=== WHAT YOU WILL DO ===
Return the listing below unchanged, minus its pictures.

=== DATA BELOW ===
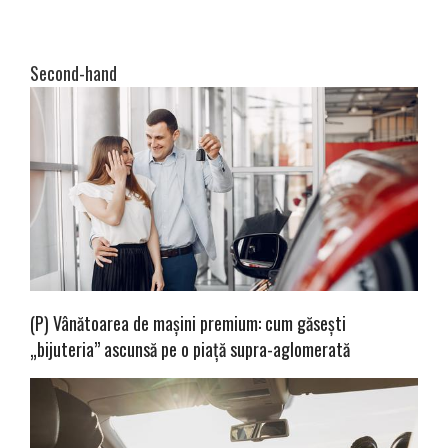
Second-hand
(P) Vânătoarea de mașini premium: cum găsești
„bijuteria” ascunsă pe o piață supra-aglomerată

=== WORKED SOLUTION ===
Second-hand
(P) Vânătoarea de mașini premium: cum găsești
„bijuteria” ascunsă pe o piață supra-aglomerată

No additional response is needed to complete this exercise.